Multiple "Replies" at various dates in Notes and Queries (1881, pages 127, 169–71, 277–78, 396–97, 432–33, 477, 495, and 512) wrestle with the question. One writer notes that both rost (roosting pole) and rost (spit for cooking meat) refer to a rod, which in turn may symbolize power in a ruler’s hand. Thus: "This year sall richt and reason rule the rod." [New Year’s Gift to Q. Mary in Evergreen.] Another argues that Skelton uses rost for roast and roste for roost. A third argues that rost/roste in the phrase originally signified rostrum.
Some early citations in these Notes and Queries arguments are the ones from Debate of the Carpenter’s Tools [by 1500] and Skelton's Colin Clout [ca. 1518] cited earlier in this answer, but in the latter case given in slightly different wording: "But at the playsure of one/That ruleth the roste alone." (On the other hand, Skelton, "Eleanor Rumming" [unspecified date?] has "The hens run in the mashfat,/For the go to roust/Straight over the ale ioust." and [Author unknown?], “Lybeaus Disconus” [?] has "I here greét bost,/And fer smelle rost." If we could count on consistent spelling—which we can't—we might conclude that in Skelton's day roust = roost but rost/roste = roast.) Also, from a Caxton printing of Polycronicon [1527]: "Meotydes sente a letter to Alysaunder in this manner yf goddess wolde that the hauynge of thy bodye were euen to the coueyteyse of thy soule/ the worlde mygghte not receyue the/ whether thou knowe not that threes that growe longe tymed be rosted in a lytaell whyle/ than take hede and beware that thou falle not with the tree whyle thou takest to ye bowes." (However, a later reply, pointing to the original Latin and to another translation, argues that "Caxton’s rosted is a misprint for rooted." But yet another Notes and Queries reply observes that the 1482 Caxton printing has not rosted but roted: "whether thou knowe not that trees that grow long tyme be roted up in a litel while.")
Also, Hall, Union [1548]: "Thou, duke of Burgoyn, ruled the rost, and governed both king Charles ... and his whole realme." Andrew Kingesmyl, A most Excellent and Comfortable Treatise for all such as are in any Maner of Way either troubled in Mynd or afflicted in Bodie [1577]: "Let us not look here to rule the roste, but to be rosted rather of Rulers." N. Breton, "Countesse of Pembroke’s Love" [1592]: "Where care and sorrow, death, and deadly strife,/Doe rule the rost, in this accursed life." Joshua Sylvester, "Job Triumphant in His Triall" [1616(?), but quoted from 1633 edition]: Would He [the Lord] seem to smile at Good men’s stripes among?/Would he bestow upon th' Ungodly-most/Earth’s Soveraintie, and let them rule the Rost? ... I sate as Chief, I only ruled the roast,/Dwelt as a King amid an armed Hoast." Earle, Microcosmographie [1629]: "In the kitchin he will domineer, and rule the roste, in spight of his master."

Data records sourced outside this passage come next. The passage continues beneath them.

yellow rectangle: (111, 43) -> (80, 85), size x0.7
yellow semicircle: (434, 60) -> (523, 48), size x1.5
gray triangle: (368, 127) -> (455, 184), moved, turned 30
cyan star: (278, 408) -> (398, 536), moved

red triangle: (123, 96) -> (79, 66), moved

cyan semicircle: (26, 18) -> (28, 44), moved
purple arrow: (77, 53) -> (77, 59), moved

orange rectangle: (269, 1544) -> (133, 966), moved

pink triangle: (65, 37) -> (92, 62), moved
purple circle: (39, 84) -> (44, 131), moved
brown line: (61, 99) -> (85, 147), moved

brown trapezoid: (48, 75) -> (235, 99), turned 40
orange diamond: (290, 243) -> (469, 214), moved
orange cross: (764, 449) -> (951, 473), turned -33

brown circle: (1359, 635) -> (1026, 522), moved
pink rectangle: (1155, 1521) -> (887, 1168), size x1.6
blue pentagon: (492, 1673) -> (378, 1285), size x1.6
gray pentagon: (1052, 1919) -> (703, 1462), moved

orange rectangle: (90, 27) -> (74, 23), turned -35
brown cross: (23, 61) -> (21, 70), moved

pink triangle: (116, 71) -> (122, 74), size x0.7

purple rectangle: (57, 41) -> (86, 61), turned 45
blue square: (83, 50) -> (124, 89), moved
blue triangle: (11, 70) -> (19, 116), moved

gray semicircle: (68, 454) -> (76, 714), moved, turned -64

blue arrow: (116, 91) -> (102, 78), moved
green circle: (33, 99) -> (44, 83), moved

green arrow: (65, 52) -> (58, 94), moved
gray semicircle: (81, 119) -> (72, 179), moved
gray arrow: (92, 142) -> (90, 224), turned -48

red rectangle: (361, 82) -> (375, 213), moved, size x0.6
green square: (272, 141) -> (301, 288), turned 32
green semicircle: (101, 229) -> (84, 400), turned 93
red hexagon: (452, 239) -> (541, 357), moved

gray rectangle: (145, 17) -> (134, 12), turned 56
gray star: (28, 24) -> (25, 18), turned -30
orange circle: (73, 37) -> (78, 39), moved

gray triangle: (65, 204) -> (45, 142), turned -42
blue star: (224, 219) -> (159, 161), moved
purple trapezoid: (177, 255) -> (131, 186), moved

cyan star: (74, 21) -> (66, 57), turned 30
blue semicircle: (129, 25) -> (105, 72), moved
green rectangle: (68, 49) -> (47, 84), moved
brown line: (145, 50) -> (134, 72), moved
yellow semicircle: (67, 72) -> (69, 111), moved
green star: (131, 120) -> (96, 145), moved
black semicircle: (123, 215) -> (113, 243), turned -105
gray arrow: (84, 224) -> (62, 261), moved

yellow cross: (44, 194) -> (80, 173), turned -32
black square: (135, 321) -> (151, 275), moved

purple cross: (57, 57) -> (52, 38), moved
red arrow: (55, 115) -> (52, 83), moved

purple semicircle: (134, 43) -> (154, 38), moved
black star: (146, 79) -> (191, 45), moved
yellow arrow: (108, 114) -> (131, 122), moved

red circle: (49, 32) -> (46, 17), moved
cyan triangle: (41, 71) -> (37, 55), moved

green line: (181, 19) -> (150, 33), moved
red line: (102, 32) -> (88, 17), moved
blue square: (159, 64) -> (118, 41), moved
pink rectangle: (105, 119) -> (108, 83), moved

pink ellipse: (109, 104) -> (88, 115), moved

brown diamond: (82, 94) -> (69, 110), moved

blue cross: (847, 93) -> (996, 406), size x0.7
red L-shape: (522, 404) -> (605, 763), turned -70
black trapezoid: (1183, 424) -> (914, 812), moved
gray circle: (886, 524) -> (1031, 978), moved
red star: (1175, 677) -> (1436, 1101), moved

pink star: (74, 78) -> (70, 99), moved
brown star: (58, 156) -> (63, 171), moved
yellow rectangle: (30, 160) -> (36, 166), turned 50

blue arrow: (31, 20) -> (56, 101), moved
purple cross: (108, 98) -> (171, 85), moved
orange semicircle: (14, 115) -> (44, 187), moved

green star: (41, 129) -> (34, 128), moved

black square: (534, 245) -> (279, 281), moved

One Notes and Queries commenter (May 14, 1881, p. 397) makes this argument:
The poultry-yard has suggested the figure "he is cock of the walk," and it seems to me that he who is in this proud position will "rule the roost" also. I have, however, generally heard that "—— rules the roast." There is room for both forms, and precisians may use one when the ruler is masculine and the other when the presiding genius is feminine. A man rules—as a rule—"the roost," his household, but in ninety-nine cases out of a hundred it is a woman who rules "the roast."
Conclusions
It seems abundantly clear that "rule the roast" (with appearances from the early 1600s forward) was popular in English before "rule the roost" (with appearances from the early 1800s forward) was. But it is also clear that "rule the rost/roste" was popular in English before versions of the expression containing either roast or roost appeared. And the early rost/roste instances strike me as being quite ambiguous. Indeed, it is not impossible that the popular understanding of the expression may have flipped more than once—from (in effect) "rule the rod" to "rule the roast" to "rule the roost," for example.
I haven't been able to nail down what the original sense of "rule the rost/roste" was, but I can say that the expression goes back a long way—to 1500 at least.